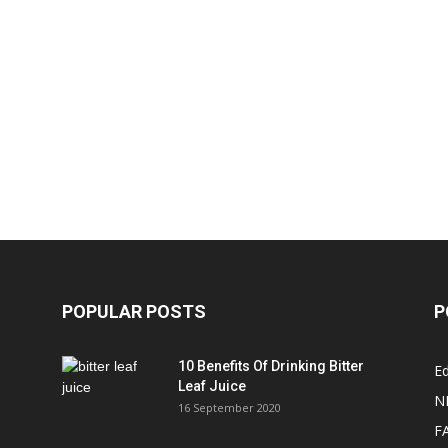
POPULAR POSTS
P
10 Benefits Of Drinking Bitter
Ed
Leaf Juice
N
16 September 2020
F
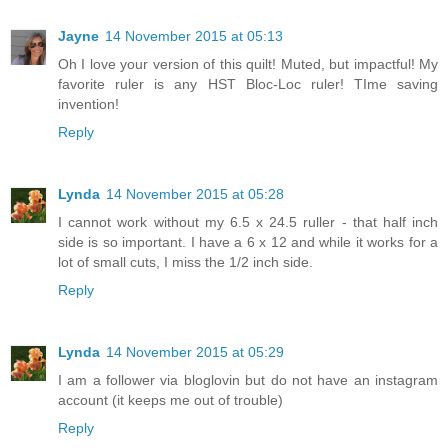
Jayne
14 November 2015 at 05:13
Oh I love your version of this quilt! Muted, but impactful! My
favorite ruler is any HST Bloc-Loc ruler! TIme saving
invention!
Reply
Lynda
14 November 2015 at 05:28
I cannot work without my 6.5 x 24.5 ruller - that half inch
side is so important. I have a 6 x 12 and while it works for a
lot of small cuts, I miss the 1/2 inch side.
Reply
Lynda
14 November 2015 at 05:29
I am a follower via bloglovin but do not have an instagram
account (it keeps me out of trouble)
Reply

...

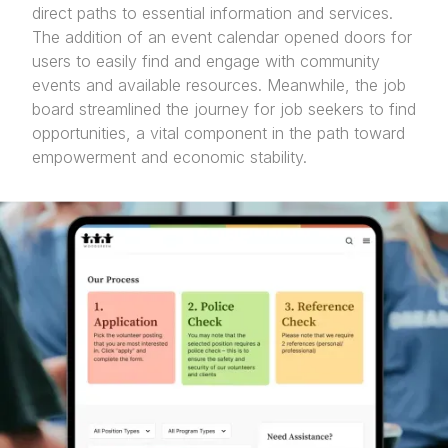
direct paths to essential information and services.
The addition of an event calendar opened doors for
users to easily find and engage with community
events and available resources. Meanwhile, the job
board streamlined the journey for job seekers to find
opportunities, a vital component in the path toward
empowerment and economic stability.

...

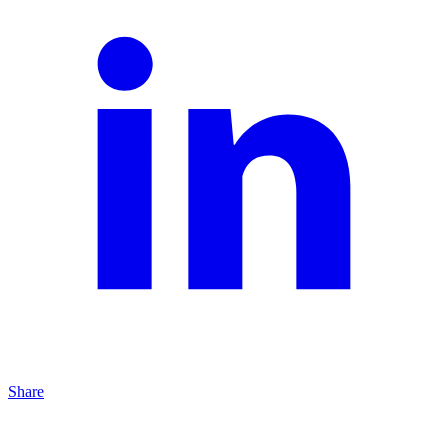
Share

§ **Task directions**: Across the whole listing above, determine how many lines hold the word "side". Only that number is wanted.

§ **Answer**: 2